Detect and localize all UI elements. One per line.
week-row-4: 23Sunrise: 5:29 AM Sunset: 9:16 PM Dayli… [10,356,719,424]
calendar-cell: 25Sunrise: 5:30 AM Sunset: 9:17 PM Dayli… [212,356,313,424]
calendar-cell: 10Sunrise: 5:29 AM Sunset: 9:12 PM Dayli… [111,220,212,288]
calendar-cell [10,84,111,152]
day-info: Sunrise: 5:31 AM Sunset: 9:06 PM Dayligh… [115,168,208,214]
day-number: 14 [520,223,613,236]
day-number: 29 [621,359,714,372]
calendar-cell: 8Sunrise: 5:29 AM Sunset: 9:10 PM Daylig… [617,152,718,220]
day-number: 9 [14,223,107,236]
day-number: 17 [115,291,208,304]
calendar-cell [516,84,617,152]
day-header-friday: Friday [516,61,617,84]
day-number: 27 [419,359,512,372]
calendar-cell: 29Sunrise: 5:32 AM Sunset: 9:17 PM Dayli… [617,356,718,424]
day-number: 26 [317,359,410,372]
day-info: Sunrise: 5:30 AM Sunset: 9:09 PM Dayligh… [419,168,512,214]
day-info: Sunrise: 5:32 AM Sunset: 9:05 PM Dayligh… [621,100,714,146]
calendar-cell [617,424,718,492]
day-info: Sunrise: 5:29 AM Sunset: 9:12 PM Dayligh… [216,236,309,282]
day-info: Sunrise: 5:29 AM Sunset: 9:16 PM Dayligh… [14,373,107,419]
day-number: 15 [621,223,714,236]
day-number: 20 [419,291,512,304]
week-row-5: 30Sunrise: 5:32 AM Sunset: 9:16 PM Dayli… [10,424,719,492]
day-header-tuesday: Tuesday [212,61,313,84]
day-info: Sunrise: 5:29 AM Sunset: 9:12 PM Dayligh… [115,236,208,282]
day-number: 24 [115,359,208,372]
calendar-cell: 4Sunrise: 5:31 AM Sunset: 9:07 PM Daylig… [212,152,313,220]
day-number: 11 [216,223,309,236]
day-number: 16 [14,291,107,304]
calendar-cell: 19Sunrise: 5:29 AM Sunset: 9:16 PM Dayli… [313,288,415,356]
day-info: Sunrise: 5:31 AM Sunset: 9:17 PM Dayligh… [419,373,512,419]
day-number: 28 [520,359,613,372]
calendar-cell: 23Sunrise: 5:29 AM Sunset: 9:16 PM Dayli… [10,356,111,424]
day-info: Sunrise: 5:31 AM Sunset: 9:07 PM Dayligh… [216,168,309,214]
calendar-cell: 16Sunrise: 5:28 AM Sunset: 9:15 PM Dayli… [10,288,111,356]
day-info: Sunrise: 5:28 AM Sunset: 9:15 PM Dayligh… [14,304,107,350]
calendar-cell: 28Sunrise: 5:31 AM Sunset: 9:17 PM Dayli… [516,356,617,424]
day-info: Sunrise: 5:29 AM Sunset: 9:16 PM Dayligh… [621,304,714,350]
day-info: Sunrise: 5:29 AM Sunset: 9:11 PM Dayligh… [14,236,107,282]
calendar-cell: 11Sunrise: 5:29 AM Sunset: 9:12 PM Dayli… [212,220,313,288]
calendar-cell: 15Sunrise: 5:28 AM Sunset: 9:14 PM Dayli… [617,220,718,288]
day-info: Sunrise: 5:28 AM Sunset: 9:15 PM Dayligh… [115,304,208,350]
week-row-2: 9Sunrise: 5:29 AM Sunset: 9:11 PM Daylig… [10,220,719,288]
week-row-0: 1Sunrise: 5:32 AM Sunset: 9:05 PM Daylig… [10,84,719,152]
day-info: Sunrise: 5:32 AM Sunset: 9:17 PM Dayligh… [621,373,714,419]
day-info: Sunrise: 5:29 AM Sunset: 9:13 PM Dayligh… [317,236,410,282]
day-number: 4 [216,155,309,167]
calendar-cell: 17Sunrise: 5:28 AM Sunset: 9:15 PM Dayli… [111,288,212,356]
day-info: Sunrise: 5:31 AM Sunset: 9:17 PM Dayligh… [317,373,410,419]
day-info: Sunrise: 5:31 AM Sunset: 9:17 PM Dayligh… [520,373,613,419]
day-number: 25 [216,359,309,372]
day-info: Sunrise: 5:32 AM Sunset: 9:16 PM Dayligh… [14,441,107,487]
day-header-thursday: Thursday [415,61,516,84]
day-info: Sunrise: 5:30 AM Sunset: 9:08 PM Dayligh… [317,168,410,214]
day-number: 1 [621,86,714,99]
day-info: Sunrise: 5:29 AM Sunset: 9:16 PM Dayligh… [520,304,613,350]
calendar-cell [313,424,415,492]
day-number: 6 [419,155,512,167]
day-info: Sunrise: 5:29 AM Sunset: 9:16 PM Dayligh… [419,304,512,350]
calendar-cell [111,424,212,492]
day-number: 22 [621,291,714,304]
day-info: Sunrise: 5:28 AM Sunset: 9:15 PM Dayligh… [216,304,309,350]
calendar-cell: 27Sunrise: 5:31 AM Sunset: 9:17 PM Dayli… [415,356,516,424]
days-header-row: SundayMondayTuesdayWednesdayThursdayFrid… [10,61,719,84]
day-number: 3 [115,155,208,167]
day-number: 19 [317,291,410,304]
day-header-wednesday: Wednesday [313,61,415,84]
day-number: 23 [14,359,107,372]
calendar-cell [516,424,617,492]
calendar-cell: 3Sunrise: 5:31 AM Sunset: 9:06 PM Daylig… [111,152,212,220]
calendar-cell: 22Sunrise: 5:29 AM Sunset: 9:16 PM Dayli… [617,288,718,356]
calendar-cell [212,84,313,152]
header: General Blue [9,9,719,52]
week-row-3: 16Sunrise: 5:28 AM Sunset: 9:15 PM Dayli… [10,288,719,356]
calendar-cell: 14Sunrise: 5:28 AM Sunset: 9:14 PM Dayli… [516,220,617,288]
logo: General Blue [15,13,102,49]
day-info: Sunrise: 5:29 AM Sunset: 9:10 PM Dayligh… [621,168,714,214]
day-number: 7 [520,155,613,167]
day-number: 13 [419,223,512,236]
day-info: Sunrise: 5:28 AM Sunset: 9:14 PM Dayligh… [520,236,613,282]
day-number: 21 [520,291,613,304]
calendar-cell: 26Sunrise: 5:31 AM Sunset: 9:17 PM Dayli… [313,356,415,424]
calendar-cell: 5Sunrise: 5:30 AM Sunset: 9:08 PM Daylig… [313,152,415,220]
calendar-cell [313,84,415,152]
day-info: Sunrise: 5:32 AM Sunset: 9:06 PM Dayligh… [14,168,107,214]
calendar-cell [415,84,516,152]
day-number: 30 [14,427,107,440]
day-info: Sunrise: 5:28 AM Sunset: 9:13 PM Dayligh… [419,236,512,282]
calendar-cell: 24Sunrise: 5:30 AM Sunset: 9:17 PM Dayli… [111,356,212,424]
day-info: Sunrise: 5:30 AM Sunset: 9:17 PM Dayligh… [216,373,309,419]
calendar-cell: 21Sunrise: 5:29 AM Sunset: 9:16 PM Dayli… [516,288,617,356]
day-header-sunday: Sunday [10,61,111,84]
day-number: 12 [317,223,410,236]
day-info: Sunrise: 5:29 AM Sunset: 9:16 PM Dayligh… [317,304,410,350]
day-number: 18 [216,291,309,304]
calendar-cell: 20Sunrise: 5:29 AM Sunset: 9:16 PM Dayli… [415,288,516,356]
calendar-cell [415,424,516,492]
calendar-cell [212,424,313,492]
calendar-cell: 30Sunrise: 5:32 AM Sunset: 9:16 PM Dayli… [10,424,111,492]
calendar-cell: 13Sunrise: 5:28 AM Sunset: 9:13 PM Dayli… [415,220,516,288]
····················
▸ ACTIVITY:
The answer must be every line of the records that contains the word "Blue".

▸ TASK SOLUTION:
header: General Blue [9,9,719,52]
logo: General Blue [15,13,102,49]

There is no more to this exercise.